A: Nähert sich auf der Achse und verglüht schnell
B: Bewegt sich auf die Antenne zu und verglüht schnell
C: Bewegt sich von der Antenne weg und verglüht schnell
D: Nähert sich auf der Achse, zerplatzt und hinterlässt (unterschiedlich langen) Ionisationskanal
E: Bewegt sich auf die Antenne zu und zerplatzt, ein Teil fliegt weiter, der Rest hinterlässt einen Ionisationskanal
F: Keine Ahnung :giggle:
 
Bolide heute Morgen um 02:06:32
Schaue mir gerade den Film von letzter Nacht an - kann leider kein screenshot beifügen, erst heute Abend wieder -
Um die o.g. Uhrzeit habe ich einen direkten Einschlag in Antennenrichtung mit ca. 17 s "Nachglühen" des Ionisationskanals...

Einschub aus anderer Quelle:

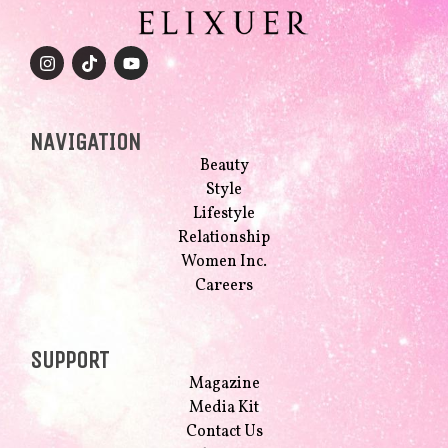
NAVIGATION
Beauty
Style
Lifestyle
Relationship
Women Inc.
Careers
SUPPORT
Magazine
Media Kit
Contact Us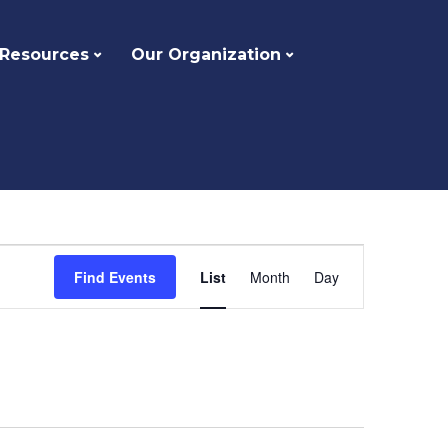
 Resources
Our Organization
Event
Find Events
List
Month
Day
Views
Navigation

Schaut mal Eure Aufzeichnungen an.... LG Eberhard
 
Hallo,
In Ergänzung meines Bildes über die "gängigsten" Radarechos, habe ich nun versucht, die Echos möglichen (dreidimensionalen) Flugbahnen (zweidimensional) zuzuordnen. Allerdings: Wir sehen ja nur den Effekt: "Bewegt sich auf die Antenne zu" oder "Bewegt sich von der Antenne weg". Die effektive Flugbahn, so wie wir sie mit dem Auge dreidimensional am Himmel sehen, könnnen wir mit einem Echo nicht bestimmen.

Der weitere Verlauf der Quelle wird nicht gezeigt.